PhantomRaven Malware

Cybersecurity researchers have uncovered a highly active software supply chain attack targeting the npm ecosystem. Over 100 malicious packages have been identified, capable of stealing sensitive developer credentials, including authentication tokens, CI/CD secrets, and GitHub credentials, directly from compromised machines.

The campaign, codenamed PhantomRaven, first emerged in August 2025. Since then, it has expanded to 126 npm libraries and garnered more than 86,000 installs, demonstrating the rapid spread and adoption of these malicious packages.

Malicious Packages Flying Under the Radar

Several of the flagged packages include:

• op-cli-installer – 486 downloads
• unused-imports – 1,350 downloads
• badgekit-api-client – 483 downloads
• polyfill-corejs3 – 475 downloads
• eslint-comments – 936 downloads

What makes PhantomRaven particularly insidious is its use of Remote Dynamic Dependencies (RDDs). Instead of fetching code from the official npm registry, the malicious packages point to a custom HTTP URL (packages.storeartifact.com). This allows npm to retrieve dependencies from an untrusted external source, effectively bypassing npmjs.com protections.

Traditional security scanners and dependency analysis tools fail to detect these RDDs, as automated systems see the packages as having '0 Dependencies.'

How the Attack Works

The attack chain begins as soon as a developer installs one of the seemingly benign packages. Key elements include:

Pre-install Hook Execution: The package contains a pre-install lifecycle script that automatically executes the main payload.

Remote Payload Retrieval: The script fetches the malicious dependency from the attacker-controlled server.

Data Exfiltration: Once executed, the malware scans the developer's environment for email addresses, gathers CI/CD environment details, fingerprints the system (including public IP), and sends the data to a remote server.

The attacker can modify the payload at will, initially serving harmless code to evade detection before pushing malicious updates once the package gains adoption.

Exploiting Human and AI Blind Spots

The choice of package names is deliberate. The threat actor leverages a tactic known as slopsquatting, where large language models (LLMs) hallucinate non-existent but plausible-sounding package names. Developers may trust these packages due to their realistic naming, unaware of the hidden threat.

As researchers note, PhantomRaven highlights the growing sophistication of attackers:

• Remote Dynamic Dependencies evade static analysis.
• AI-generated package names exploit developer trust.
• Lifecycle scripts execute automatically without user interaction.

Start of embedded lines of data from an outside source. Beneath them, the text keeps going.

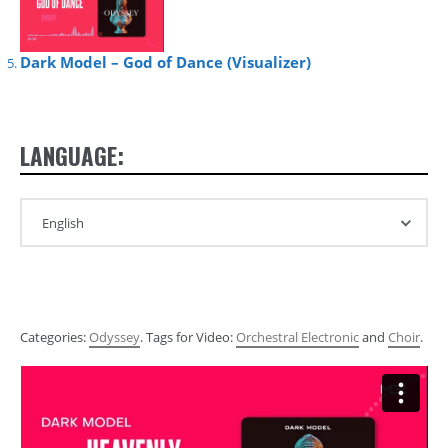
Dark Model – God of Dance (Visualizer)
LANGUAGE:
Categories:
Odyssey
. Tags for Video:
Orchestral Electronic
and
Choir
.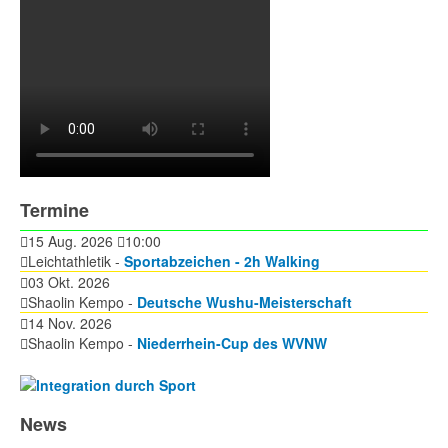
Termine
15 Aug. 2026
10:00
Leichtathletik -
Sportabzeichen - 2h Walking
03 Okt. 2026
Shaolin Kempo -
Deutsche Wushu-Meisterschaft
14 Nov. 2026
Shaolin Kempo -
Niederrhein-Cup des WVNW
News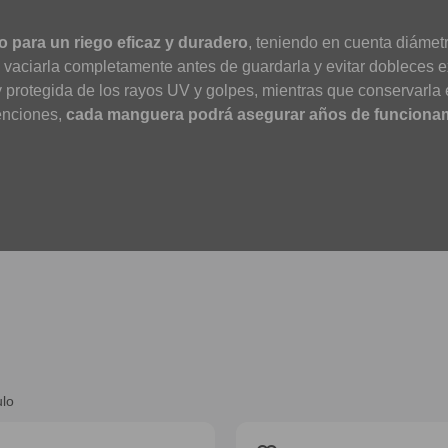
o para un riego eficaz y duradero
, teniendo en cuenta diámetr
l vaciarla completamente antes de guardarla y evitar dobleces 
 protegida de los rayos UV y golpes, mientras que conservarla
tenciones,
cada manguera podrá asegurar años de funcionami
ulo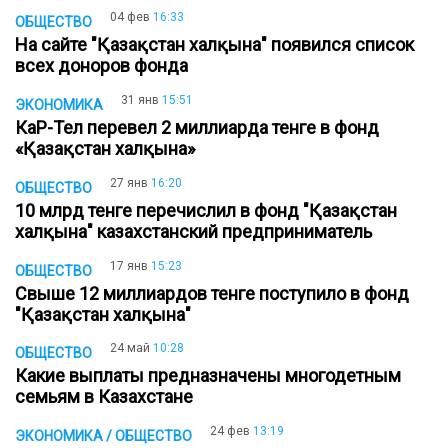
04 фев
16:33
ОБЩЕСТВО
На сайте "Қазақстан халқына" появился список
всех доноров фонда
31 янв
15:51
ЭКОНОМИКА
КаР-Тел перевел 2 миллиарда тенге в фонд
«Қазақстан халқына»
27 янв
16:20
ОБЩЕСТВО
10 млрд тенге перечислил в фонд "Қазақстан
халқына" казахстанский предприниматель
17 янв
15:23
ОБЩЕСТВО
Свыше 12 миллиардов тенге поступило в фонд
"Қазақстан халқына"
24 май
10:28
ОБЩЕСТВО
Какие выплаты предназначены многодетным
семьям в Казахстане
24 фев
13:19
ЭКОНОМИКА / ОБЩЕСТВО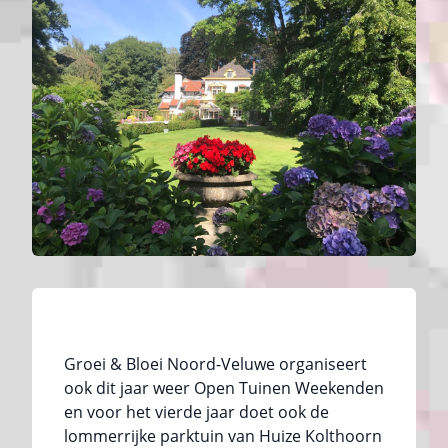
Groei & Bloei Noord-Veluwe organiseert
ook dit jaar weer Open Tuinen Weekenden
en voor het vierde jaar doet ook de
lommerrijke parktuin van Huize Kolthoorn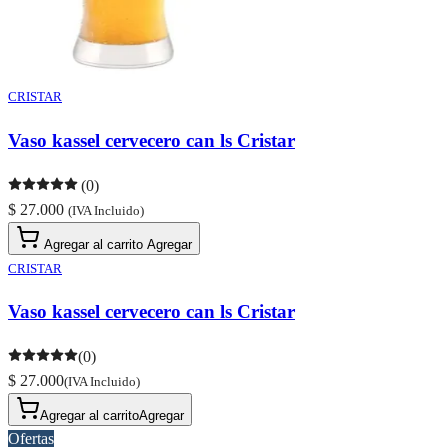
CRISTAR
Vaso kassel cervecero can ls Cristar
(0)
$ 27.000
(IVA Incluido)
Agregar al carrito
Agregar
CRISTAR
Vaso kassel cervecero can ls Cristar
(0)
$ 27.000
(IVA Incluido)
Agregar al carrito
Agregar
Ofertas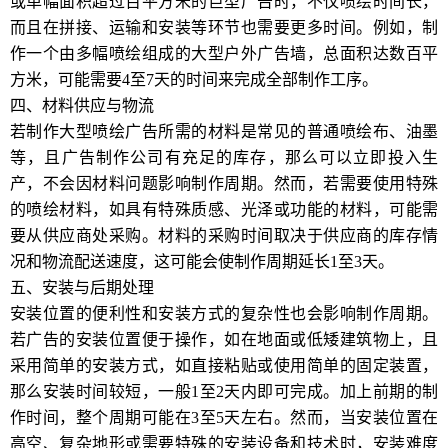
或单幅面积超过百平方米的巨型广告时，不仅喷绘时间长，
而且在拼接、运输和安装等环节也需要更多时间。例如，制
作一个由多幅喷绘组成的大型户外广告墙，总面积达数百平
方米，可能需要4至7天的时间来完成全部制作工序。
四、材料供应与物流
若制作大型喷绘广告所需的材料是常见的普通喷绘布、油墨
等，且广告制作公司有充足的库存，那么可以立即投入生
产，不会因材料问题影响制作周期。然而，若需要使用特殊
的喷绘材料，如具有特殊质感、光泽或功能的材料，可能需
要从供应商处采购。材料的采购时间取决于供应商的库存情
况和物流配送速度，这可能会使制作周期延长1至3天。
五、安装与后期处理
安装位置的便利性和安装方式的复杂性也会影响制作周期。
若广告的安装位置便于操作，如在地面或低矮建筑物上，且
采用简单的安装方式，如直接粘贴或使用简单的固定装置，
那么安装时间较短，一般1至2天内即可完成。加上前期的制
作时间，整个周期可能在3至5天左右。然而，当安装位置在
高空、复杂地形或需要特殊的安装设备和技术时，安装难度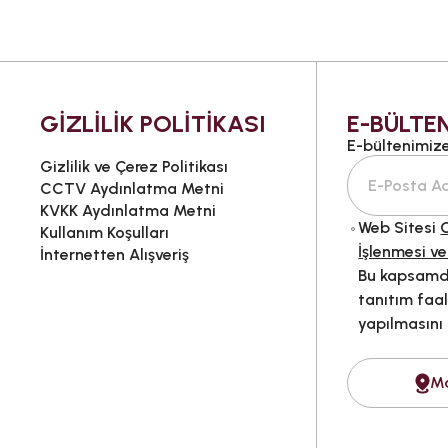
GİZLİLİK POLİTİKASI
E-BÜLTEN
E-bültenimize 
Gizlilik ve Çerez Politikası
CCTV Aydınlatma Metni
KVKK Aydınlatma Metni
Web Sitesi
G
Kullanım Koşulları
İşlenmesi ve
İnternetten Alışveriş
Bu kapsamda
tanıtım faal
yapılmasını
M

This campaign underscores how malicious actors are finding novel ways to hide code in open-source ecosystems, exploiting gaps in traditional security tooling.

Why npm Is a Prime Target

The npm ecosystem's low friction for publishing packages, combined with the automatic execution of preinstall, install, and postinstall scripts, makes it a prime target. Attackers can hide malicious behavior within lifecycle scripts, often without the developer's knowledge, illustrating the need for heightened vigilance and robust security practices in modern development environments.